Paul Gauguin tried to express the mysterious, vital forces that animate the universe, such as the miracle of childbirth, venerated in the Nativity. He first escaped from civilization to the primitive farm regions of Brittany, in northern France. But Brittany was still too close to the superficial middle-class civilization which oppressed him. Abandoning his family and his bourgeois life completely, Gauguin fled to Tahiti. There among the innocent natives he could, as he put it, “paint like a child and be in harmony with the mysterious Being of the Universe”. Now he repeats the Nativity theme in a Tahitian setting. Like the bright, flat patterns of the native costumes, Gauguin’s canvases more and more denied the illusion of deep space, and themselves became flat, brilliant statements of color and sensuous line.

For his part, Vincent Van Gogh said: “Instead of trying to reproduce exactly what I have before my eyes, I use color more arbitrarily so as to express myself more forcibly.” Van Gogh distorted and exaggerated his simplified forms.

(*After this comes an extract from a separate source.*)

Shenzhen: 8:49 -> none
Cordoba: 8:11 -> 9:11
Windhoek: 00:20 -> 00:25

His self-portraits are alive with writhing and twisting lines. So are his emotion-laden landscapes. The canvas is filled with agitated struggling forms. The colors are intense – brilliant! The sky is dreamlike and explosive. A hysterical and tension-ridden vision! Van Gogh’s reality was a foreshadowing of Freud’s. He painted suppressed and seething unconscious forces overlaid by a thin veneer of civilization. His prison courtyard symbolizes the oppression of the mind more than of the body.

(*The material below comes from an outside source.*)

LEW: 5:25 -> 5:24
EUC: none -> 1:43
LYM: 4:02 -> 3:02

In contrast to the serious visions of the Post-Impressionists, the fashionable art of the day was restless and self-conscious. Artists pretentiously called it Art Nouveau, or the “new art”. In fact, it was really not much more than an escape into eye-pleasing decoration. Its lines twist through mass-produced poster designs, architecture, advertisements, park benches, and even street lights. The curvilinear forms of Art Nouveau suggest the last, forlorn twisting of an individualism that would find little place in the regimented, mass societies of the 20th century.

As we have seen, the second half of the 19th century was a tangled web of conflicting views of reality. There was the reality of ugly truths; the reality of light and air, captured in a quick impression; the reality of forms and forces; the reality of the innerself; and the denial of reality in the fanciful decoration of Art Nouveau. Gone was the Renaissance vision of life Man was no longer the center of things. He no longer controlled his destiny. Gone was the 18th-century Enlightenment ideal of the best of all possible worlds and the perfectibility of man. Gone was the early 19th-century Romantic opportunity to escape into the distant past. By the end of the century, industry, engineering, and technology had changed the life of Western man. Romantic values had been rejected in favor of a material and practical world.

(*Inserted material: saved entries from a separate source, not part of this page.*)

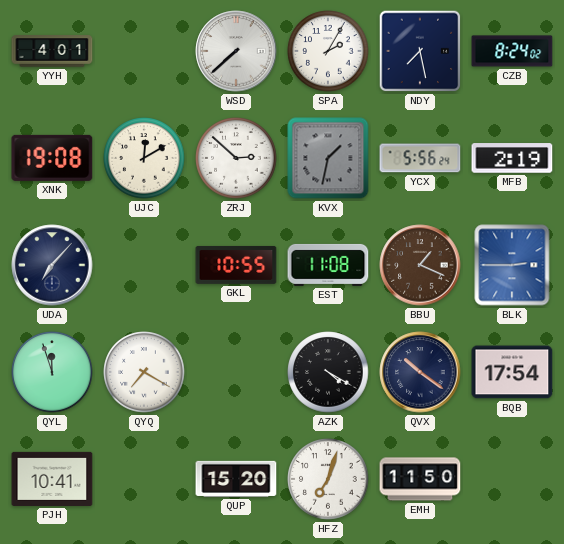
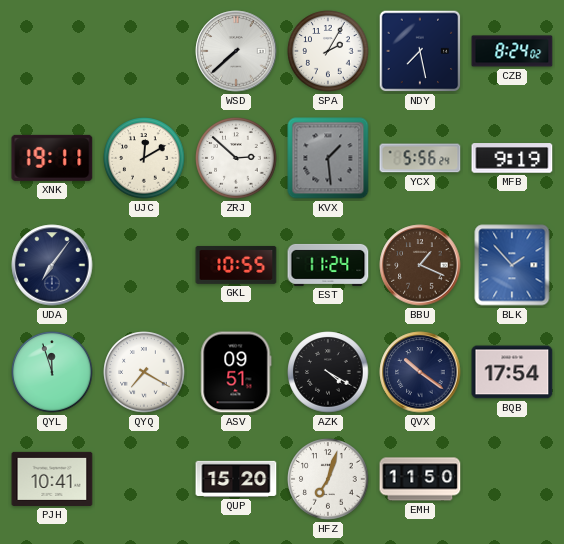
YYH: 4:01 -> none
XNK: 19:08 -> 19:11
KVX: 1:32 -> 1:29
MFB: 2:19 -> 9:19
UDA: 7:07 -> 7:06
EST: 11:08 -> 11:24
BLK: 2:45 -> 1:53
ASV: none -> 09:51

Many turn-of-the-century artists rejected this materialistic, industrial world, as had Gauguin and Van Gogh. They revolted against science and mechanization. “Fin de siecle” means “end of an age”. For most men it had been an age of hope and faith in the miracles of industry. For the sensitive, far-seeing visionary, however, it had become an age of world-sickness and anxiety. In 1893, the Norwegian painter, Edvard Munch, captured the essence of an oppressive environment filled with fear and terror. It had become a threatening and incomprehensible world. By the turn of the century, the artist was striving to express his deep-seated fear of the present and the future. It was too late to turn back from the technology he had worshipped. There was no escape!